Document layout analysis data

* * * * * * * * *

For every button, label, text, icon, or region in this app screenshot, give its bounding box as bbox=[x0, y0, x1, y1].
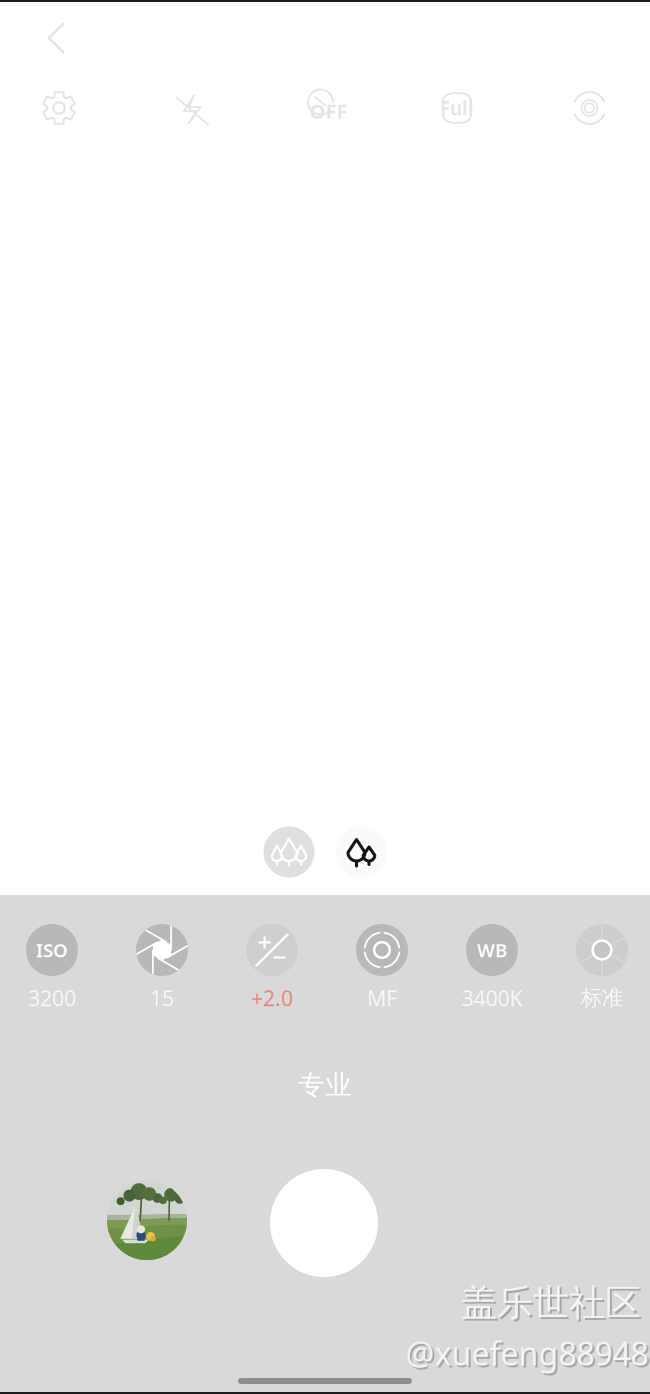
staticText: +2.0 bbox=[251, 984, 293, 1012]
staticText: 盖乐世社区 bbox=[461, 1281, 641, 1325]
button[interactable]: +2.0 bbox=[220, 924, 324, 1032]
button[interactable]: Aspect ratio full bbox=[425, 80, 489, 136]
button[interactable]: 15 bbox=[110, 924, 214, 1032]
button[interactable]: Back bbox=[38, 18, 78, 58]
button[interactable]: MF bbox=[330, 924, 434, 1032]
staticText: OFF bbox=[310, 98, 348, 124]
staticText: @xuefeng88948 bbox=[406, 1332, 648, 1374]
button[interactable]: Timer off bbox=[292, 80, 356, 136]
staticText: Full bbox=[440, 96, 474, 120]
button[interactable]: ISO bbox=[0, 924, 104, 1032]
staticText: @xuefeng88948 bbox=[408, 1334, 650, 1376]
staticText: 3400K bbox=[462, 984, 522, 1012]
button[interactable]: Multi focus bbox=[261, 824, 317, 880]
button[interactable]: Flash off bbox=[160, 80, 224, 136]
button[interactable]: Settings bbox=[27, 80, 91, 136]
staticText: 盖乐世社区 bbox=[463, 1283, 643, 1327]
staticText: ISO bbox=[36, 938, 68, 962]
staticText: 3200 bbox=[28, 984, 76, 1012]
staticText: 标准 bbox=[581, 985, 623, 1011]
button[interactable]: Gallery bbox=[107, 1180, 187, 1260]
button[interactable]: Shutter bbox=[270, 1169, 378, 1277]
button[interactable]: Filters bbox=[558, 80, 622, 136]
button[interactable]: 标准 bbox=[550, 924, 650, 1032]
staticText: MF bbox=[367, 984, 397, 1012]
staticText: 15 bbox=[150, 984, 174, 1012]
button[interactable]: WB bbox=[440, 924, 544, 1032]
staticText: WB bbox=[477, 938, 507, 962]
button[interactable]: Single focus bbox=[333, 824, 389, 880]
staticText: 专业 bbox=[298, 1069, 352, 1101]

* * * * * * * * *

YOUR OBJECTIVE: Read the entries above and find each line holding the word "盖乐世社区". Copy it out.

ANSWER FOR THIS EXERCISE:
staticText: 盖乐世社区 bbox=[461, 1281, 641, 1325]
staticText: 盖乐世社区 bbox=[463, 1283, 643, 1327]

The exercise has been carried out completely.